A coronavirus particle bent on mischief, once it finds the right cell receptor, changes its spike protein to a more advantageous conformation to inject its RNA code into a cell.  Beforehand, it’s sort of a squat, globular, roughly conical arrowhead - put your thumb and fingertips together.  When it extends, turning inside out, it makes a longer funnel shape, acting like a hypodermic needle.  

In 2013, a scientist by the name of Barney Graham - part of the gang at Fauci’s joint at NIH - discovered it was vital that a vaccine mimics the pre-fusion structure, or the arrowhead.   (It makes no sense to attack the funnel after it’s already done its damage.  Teaching the body to recognize the wrong structure would blow the entire scheme.)  The problem with the experimental vaccines was that the arrowheads were unstable and popped into funnels too easily.  Graham and colleagues, using computers to model the structures of these spikes, identified a protein in the arrowhead that was like a spring bent double.  It was when this snapped open that the funnel shape was formed.  Graham pioneered the ‘2P mutation,’ taking two prolines, the most rigid of 20 amino acids, and clamping the spring shut.

An immune system that knows what proteins to look for intercepts the arrowheads and caps them off before they can find receptors and morph into funnels.  

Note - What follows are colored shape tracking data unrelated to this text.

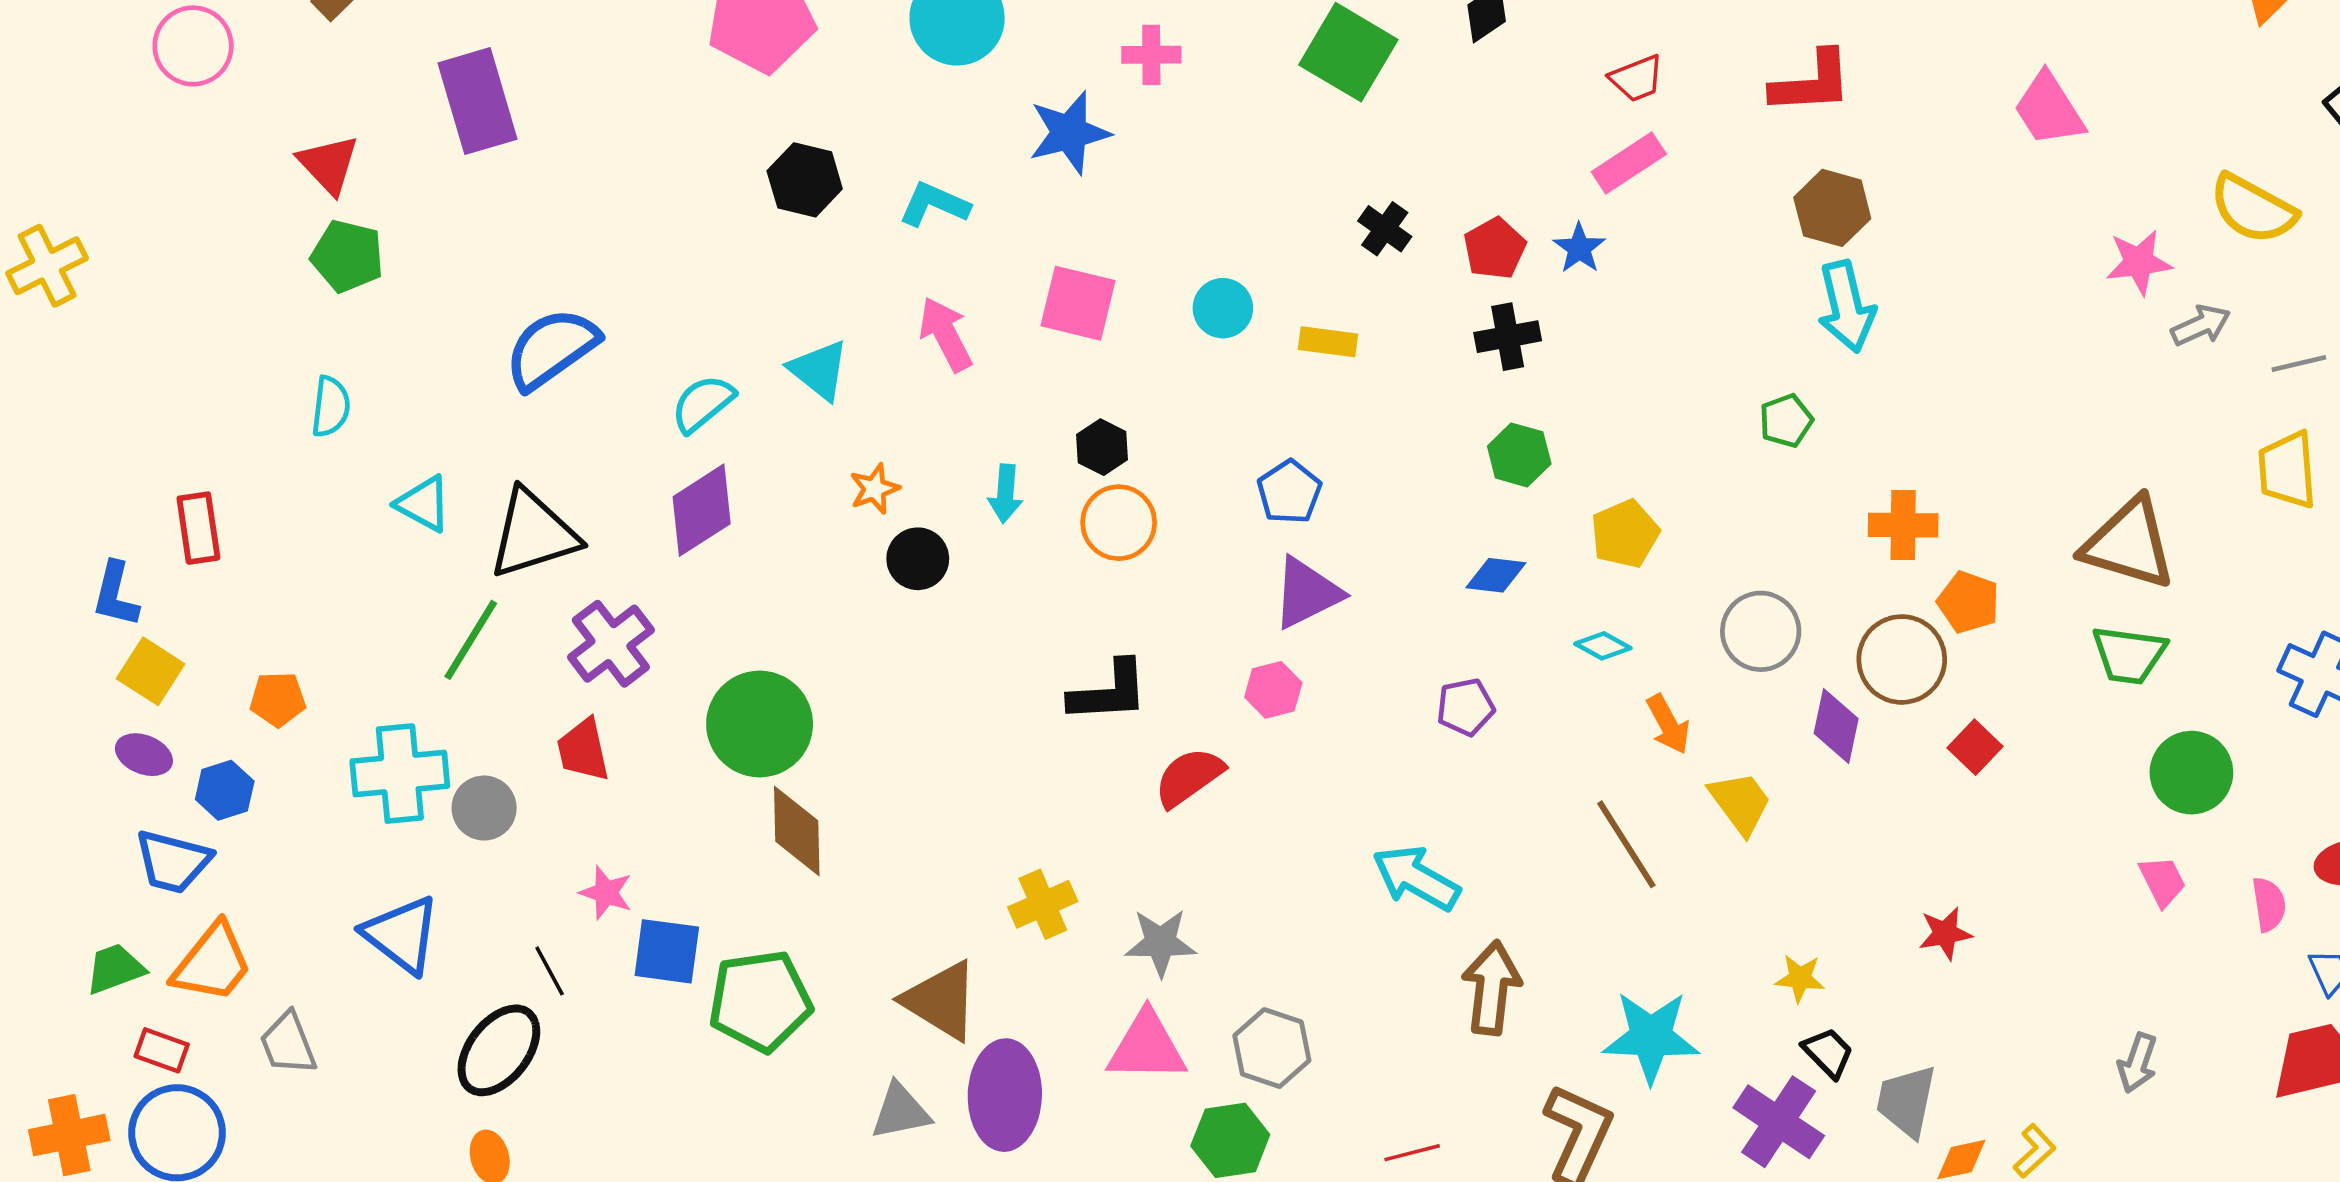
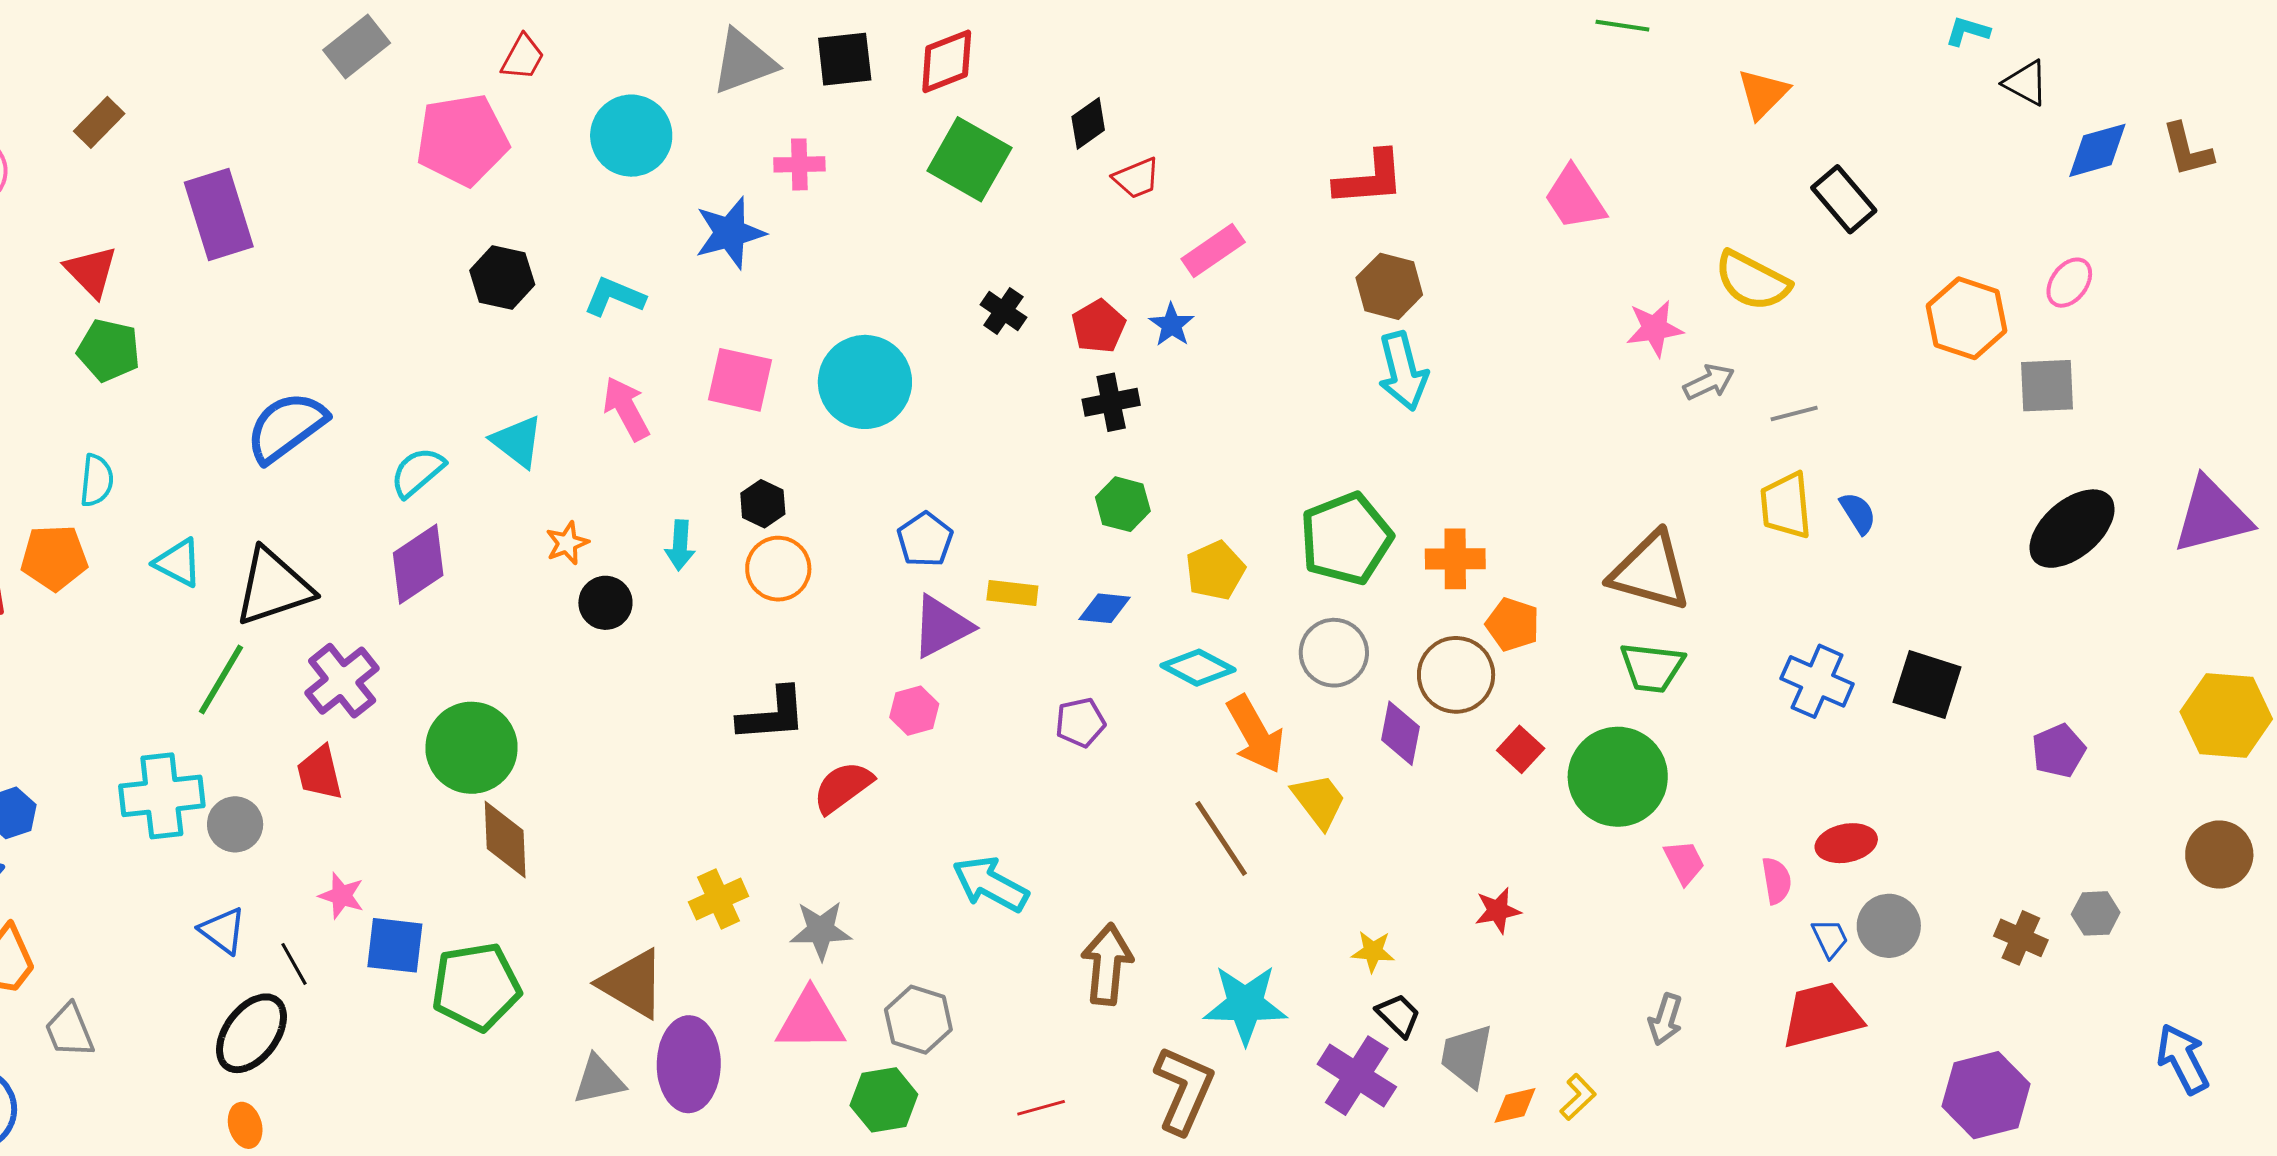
red trapezoid: (1637, 78) -> (1137, 178), moved
cyan circle: (1223, 308) -> (865, 382), size x1.8
yellow rectangle: (1328, 342) -> (1012, 593), moved
green pentagon: (1786, 421) -> (1346, 539), moved, size x2.0
cyan diamond: (1603, 646) -> (1198, 668), size x1.5
orange pentagon: (278, 699) -> (54, 558), moved, size x1.4
orange arrow: (1668, 724) -> (1255, 734), size x1.5
green circle: (2191, 773) -> (1618, 777), moved, size x1.4
cyan arrow: (1416, 878) -> (990, 884), moved
blue triangle: (402, 935) -> (223, 930), moved, size x0.7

Graham was among the scientists making what findings they could as the first Severe Acute Respiratory Syndrome emerged in 2003, followed by the Middle East Respiratory Syndrome in 2012.  These things are going to make the leap into humans every decade, they realized.  The phone rang for real in January, 2020.  Chinese scientists had just posted the genetic sequence of a troubling new coronavirus.  ‘All right,’ colleagues across government, academia, and industry said to one another.  ‘We have some ideas.’


According to the Post, the phone rang again in Barney Graham’s house some time last month.  It was the director of the NIH, calling with a heads-up.  ‘News is going to break tomorrow morning.  The numbers are in on Pfizer.’

‘Yeah?’

’90 percent effective.’

In spite of himself, when Graham put down the phone, he let fly a sob so loud that his son and grandchildren ran into the room.  That had to be strange for the kids, aged 13 and 5, to see him cry.  

I can only hope that Dad pulled them close and whispered, ‘Always remember tonight.  This is when Grandpa found out he helped save the world.’